Explore DwC-DP

Published

April 24, 2025

Explore the DwC-DP tables

You can load all the RDA files like below and play around with the tables as demonstrated in this page. Any pull request is also welcomed.

library(here)
library(tidyverse)

# Load all the RDA files
rda_files <- list.files(path = here("data", "output", "rda"), pattern = "\\.rda$", full.names = TRUE)
lapply(rda_files, load, envir = .GlobalEnv)

Community measurements

Does DwC-DP handles community measurements better than DwCA?

DwCA

In DwCA, we will have to have all these as Occurrence records so that measurements like “Standard Length” and “Total Length” of each individual in emof has an Occurrence record to point to. However, this does not warrant user to add the organismQuantity of all individuals together.

Occurrence table in DwCA
occurrenceID eventID scientificName lifeStage organismQuantity organismQuantityType
BROKE_WEST_RMT_051_RMT8_217697 BROKE_WEST_RMT_051_RMT8 Electrona antarctica 28 individuals
AAV3FF_00231 BROKE_WEST_RMT_051_RMT8 Electrona antarctica larvae 1 individual
AAV3FF_00232 BROKE_WEST_RMT_051_RMT8 Electrona antarctica larvae 1 individual
AAV3FF_00233 BROKE_WEST_RMT_051_RMT8 Electrona antarctica larvae 1 individual
AAV3FF_00234 BROKE_WEST_RMT_051_RMT8 Electrona antarctica larvae 1 individual
AAV3FF_00235 BROKE_WEST_RMT_051_RMT8 Electrona antarctica larvae 1 individual
AAV3FF_00236 BROKE_WEST_RMT_051_RMT8 Electrona antarctica larvae 1 individual
AAV3FF_00237 BROKE_WEST_RMT_051_RMT8 Electrona antarctica larvae 1 individual
AAV3FF_00238 BROKE_WEST_RMT_051_RMT8 Electrona antarctica larvae 1 individual
AAV3FF_00239 BROKE_WEST_RMT_051_RMT8 Electrona antarctica larvae 1 individual
AAV3FF_00240 BROKE_WEST_RMT_051_RMT8 Electrona antarctica larvae 1 individual
AAV3FF_00241 BROKE_WEST_RMT_051_RMT8 Electrona antarctica larvae 1 individual

This has improved with the term eco:isLeastSpecificTargetCategoryQuantityInclusive from the Humboldt Extension. If the event has isLeastSpecificTargetCategoryQuantityInclusive = true, the count in organismQuantity of the Occurrence includes all of the larvae individuals.

DwC-DP

The Occurrence and Material are separate concepts now. We do not need to have a separate Occurrence just to indicate the total catch of a taxon. We can have a single Occurrence (total catch) with multiple Materials (individual) to indicate the total catch and preserved individuals. The measurements of the individuals (Assertions) can be directly linked to the Materials via the Material Assertion table.
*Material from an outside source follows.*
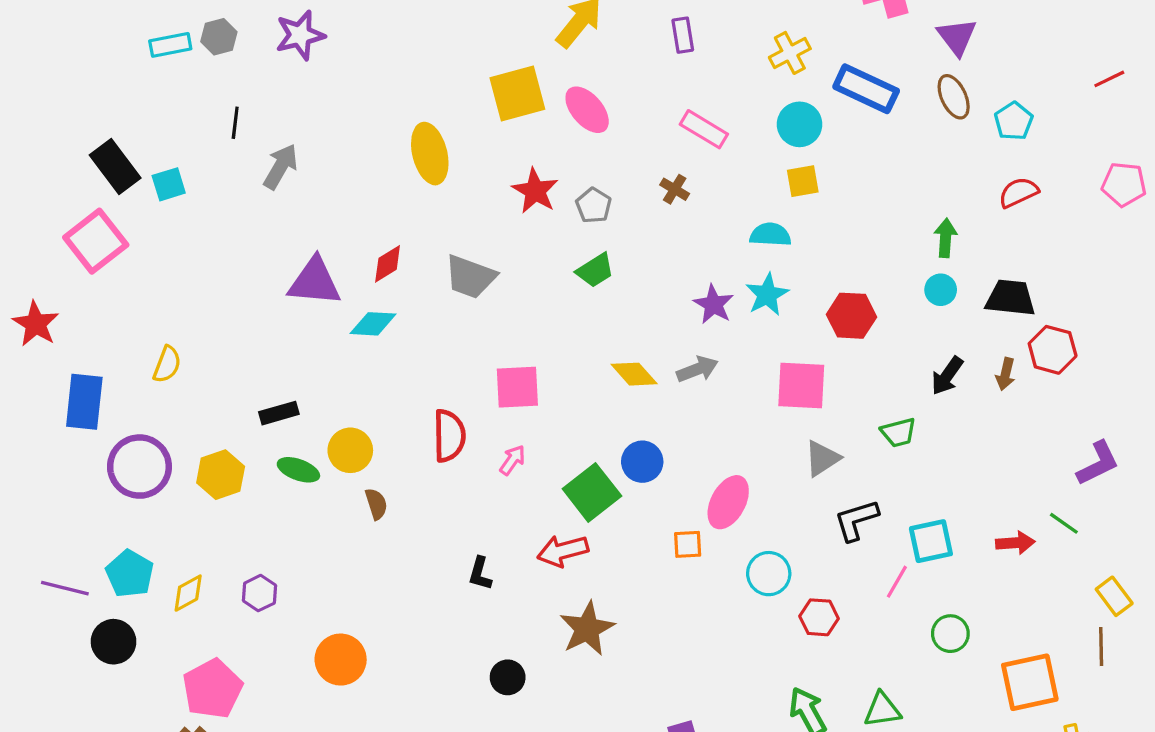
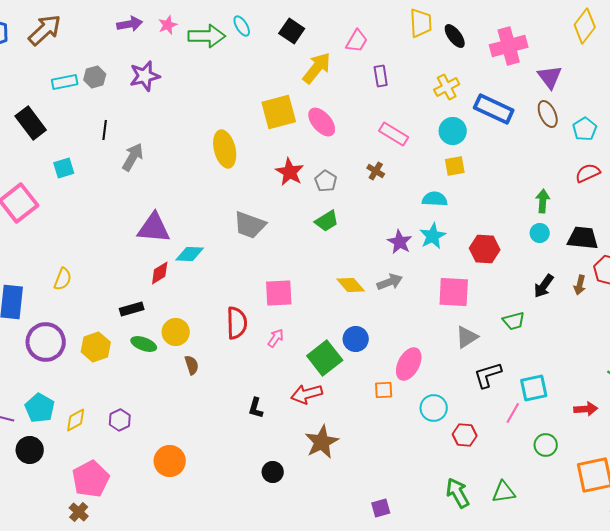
black rectangle: (115, 167) -> (31, 123), moved
red diamond: (388, 264) -> (160, 273), moved
red arrow: (1015, 543) -> (586, 409), moved

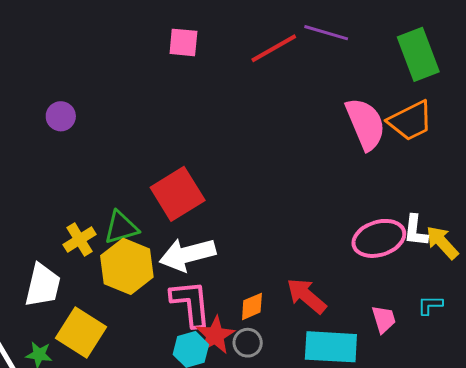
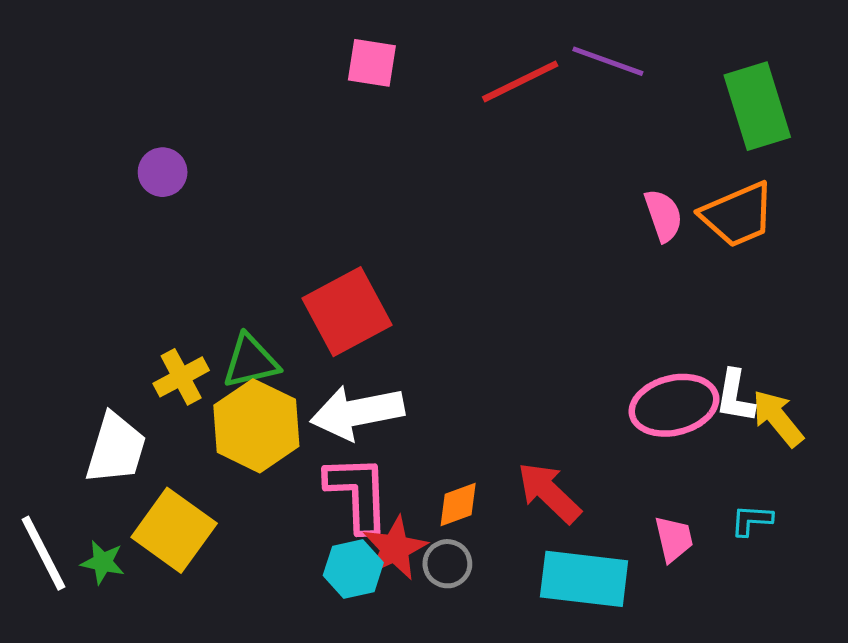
pink semicircle: (365, 124) -> (663, 215), size x0.6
event_id <- "BROKE_WEST_RMT_051_RMT8"
taxon_id <- "urn:lsid:marinespecies.org:taxname:217697"

# isLeastSpecificTargetCategoryQuantityInclusive for the Event?
survey %>% filter(eventID == event_id) %>% select(eventID, isLeastSpecificTargetCategoryQuantityInclusive)
# total catch of electrona antarctica from BROKE_WEST_RMT_051_RMT8
# because isLeastSpecificTargetCategoryQuantityInclusive = true, the count in organismQuantity of occurrenceID BROKE_WEST_RMT_051_RMT8_217697 includes the larvae from BROKE_WEST_RMT_051_RMT8_217697_Larvae
occurrence %>% filter(eventID == event_id & taxonID == taxon_id) %>% 
  select(eventID, occurrenceID, scientificName, lifeStage, organismQuantity, organismQuantityType)
# all preserved electrona antarctica from BROKE_WEST_RMT_051_RMT8
mat <- material %>% filter(eventID == event_id & taxonID == taxon_id) %>% 
  select(materialEntityID, eventID, materialEntityType, scientificName, preparations)
mat
# all measurements of individual electrona antarctica from BROKE_WEST_RMT_051_RMT8
mat %>% left_join(material_assertion, by = "materialEntityID") %>% 
  select(materialEntityID, assertionType, assertionValueNumeric, assertionValue, assertionUnit)

Body part measurements

Very often, we received dataset with measurements performed on a specific body part of an organism. Example: https://www.gbif.org/occurrence/3344249657

DwCA

It is difficult to model with DwCA because:

  • a specific body part/sample of an organism is not an Occurrence nor an Event
  • it is difficult to express relationship between a Material (e.g. body part) and the Organism
  • it is difficult to distinguish measurements performed on a Material of an dwc:Organism and to express that the Organism was preserved and located in certain collection from an institution.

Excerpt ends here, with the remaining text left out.